[Stored data]
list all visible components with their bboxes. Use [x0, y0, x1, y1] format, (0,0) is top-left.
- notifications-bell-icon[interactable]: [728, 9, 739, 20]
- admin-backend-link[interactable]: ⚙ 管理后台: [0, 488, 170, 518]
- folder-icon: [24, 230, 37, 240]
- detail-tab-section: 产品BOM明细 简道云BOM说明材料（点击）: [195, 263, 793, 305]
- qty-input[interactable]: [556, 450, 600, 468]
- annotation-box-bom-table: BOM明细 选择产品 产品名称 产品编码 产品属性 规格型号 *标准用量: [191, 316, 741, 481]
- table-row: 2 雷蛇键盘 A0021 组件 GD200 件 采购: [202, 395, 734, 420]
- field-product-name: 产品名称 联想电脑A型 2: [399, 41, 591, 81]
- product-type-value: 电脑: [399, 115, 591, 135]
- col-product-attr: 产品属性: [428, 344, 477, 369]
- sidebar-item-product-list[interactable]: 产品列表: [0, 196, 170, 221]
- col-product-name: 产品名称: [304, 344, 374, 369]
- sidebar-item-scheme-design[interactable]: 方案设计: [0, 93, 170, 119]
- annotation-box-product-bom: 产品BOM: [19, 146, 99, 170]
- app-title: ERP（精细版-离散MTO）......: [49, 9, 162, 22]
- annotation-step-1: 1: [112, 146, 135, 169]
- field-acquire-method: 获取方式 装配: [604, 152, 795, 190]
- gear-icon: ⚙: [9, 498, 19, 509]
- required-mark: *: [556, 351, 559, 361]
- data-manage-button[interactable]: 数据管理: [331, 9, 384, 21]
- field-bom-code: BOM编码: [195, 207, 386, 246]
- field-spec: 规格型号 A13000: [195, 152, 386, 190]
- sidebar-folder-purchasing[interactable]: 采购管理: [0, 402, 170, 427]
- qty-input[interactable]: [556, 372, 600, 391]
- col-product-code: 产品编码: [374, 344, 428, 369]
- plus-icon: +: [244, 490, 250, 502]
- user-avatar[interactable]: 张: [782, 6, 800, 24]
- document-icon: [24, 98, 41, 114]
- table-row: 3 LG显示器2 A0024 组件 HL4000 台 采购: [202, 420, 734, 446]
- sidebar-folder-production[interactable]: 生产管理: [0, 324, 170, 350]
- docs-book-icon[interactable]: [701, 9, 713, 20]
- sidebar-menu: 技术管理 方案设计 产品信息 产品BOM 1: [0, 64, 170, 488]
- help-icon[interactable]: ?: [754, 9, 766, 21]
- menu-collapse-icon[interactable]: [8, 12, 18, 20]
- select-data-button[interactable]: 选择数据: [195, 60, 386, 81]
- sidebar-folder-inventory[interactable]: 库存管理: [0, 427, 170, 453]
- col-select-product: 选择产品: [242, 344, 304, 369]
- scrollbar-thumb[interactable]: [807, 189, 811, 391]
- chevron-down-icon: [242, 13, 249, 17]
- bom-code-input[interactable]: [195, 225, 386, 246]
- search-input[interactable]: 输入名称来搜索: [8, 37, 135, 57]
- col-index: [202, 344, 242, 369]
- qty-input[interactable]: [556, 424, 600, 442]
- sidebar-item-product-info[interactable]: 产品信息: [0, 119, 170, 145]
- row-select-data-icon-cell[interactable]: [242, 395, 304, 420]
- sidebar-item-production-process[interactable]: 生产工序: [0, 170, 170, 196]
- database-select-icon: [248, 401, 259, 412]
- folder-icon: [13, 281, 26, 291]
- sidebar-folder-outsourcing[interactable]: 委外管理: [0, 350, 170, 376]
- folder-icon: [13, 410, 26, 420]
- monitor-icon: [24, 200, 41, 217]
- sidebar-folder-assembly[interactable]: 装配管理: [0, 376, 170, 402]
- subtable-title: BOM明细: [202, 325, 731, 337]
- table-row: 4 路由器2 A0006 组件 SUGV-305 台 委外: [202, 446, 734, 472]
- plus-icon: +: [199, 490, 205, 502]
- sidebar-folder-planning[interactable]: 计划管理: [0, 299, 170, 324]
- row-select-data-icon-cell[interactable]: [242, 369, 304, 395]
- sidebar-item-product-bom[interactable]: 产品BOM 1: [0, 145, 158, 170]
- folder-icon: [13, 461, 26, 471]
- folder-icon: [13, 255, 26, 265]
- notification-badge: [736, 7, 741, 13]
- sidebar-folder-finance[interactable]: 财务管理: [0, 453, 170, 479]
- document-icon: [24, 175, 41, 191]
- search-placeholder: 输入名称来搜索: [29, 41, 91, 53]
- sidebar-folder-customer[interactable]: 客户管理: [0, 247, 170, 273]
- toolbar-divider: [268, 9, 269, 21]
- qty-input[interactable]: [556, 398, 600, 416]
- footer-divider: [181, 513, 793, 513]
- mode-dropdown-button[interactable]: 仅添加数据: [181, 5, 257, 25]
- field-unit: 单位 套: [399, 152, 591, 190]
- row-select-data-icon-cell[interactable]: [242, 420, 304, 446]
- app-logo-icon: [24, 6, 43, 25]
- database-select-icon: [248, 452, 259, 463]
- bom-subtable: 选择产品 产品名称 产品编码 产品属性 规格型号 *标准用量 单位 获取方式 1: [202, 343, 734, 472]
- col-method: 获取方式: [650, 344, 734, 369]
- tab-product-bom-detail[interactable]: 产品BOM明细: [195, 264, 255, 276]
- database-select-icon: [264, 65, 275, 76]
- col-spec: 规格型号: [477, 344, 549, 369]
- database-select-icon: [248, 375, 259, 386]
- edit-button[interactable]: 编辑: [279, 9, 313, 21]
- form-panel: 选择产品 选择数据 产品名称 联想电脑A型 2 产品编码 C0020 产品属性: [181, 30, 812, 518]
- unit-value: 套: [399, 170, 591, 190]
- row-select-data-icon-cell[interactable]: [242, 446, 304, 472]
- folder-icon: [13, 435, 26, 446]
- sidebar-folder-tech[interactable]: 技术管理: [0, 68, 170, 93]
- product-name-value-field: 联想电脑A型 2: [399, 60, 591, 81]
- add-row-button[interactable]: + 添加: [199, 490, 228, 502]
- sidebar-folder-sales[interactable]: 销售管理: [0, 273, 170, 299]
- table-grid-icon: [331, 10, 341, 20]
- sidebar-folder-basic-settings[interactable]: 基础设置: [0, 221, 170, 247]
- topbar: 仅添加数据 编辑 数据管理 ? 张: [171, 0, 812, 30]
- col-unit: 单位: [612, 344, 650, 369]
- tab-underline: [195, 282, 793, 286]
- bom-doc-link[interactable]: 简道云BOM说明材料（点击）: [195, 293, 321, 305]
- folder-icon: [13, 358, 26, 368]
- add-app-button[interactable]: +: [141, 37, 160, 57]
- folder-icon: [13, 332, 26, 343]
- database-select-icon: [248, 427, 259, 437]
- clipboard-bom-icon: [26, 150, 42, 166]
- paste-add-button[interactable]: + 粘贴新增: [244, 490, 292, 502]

### [BRIEF]
If a line of the data above contains "code", copy it out.

### [ANSWER FOR THIS EXERCISE]
- field-bom-code: BOM编码: [195, 207, 386, 246]
- col-product-code: 产品编码: [374, 344, 428, 369]
- bom-code-input[interactable]: [195, 225, 386, 246]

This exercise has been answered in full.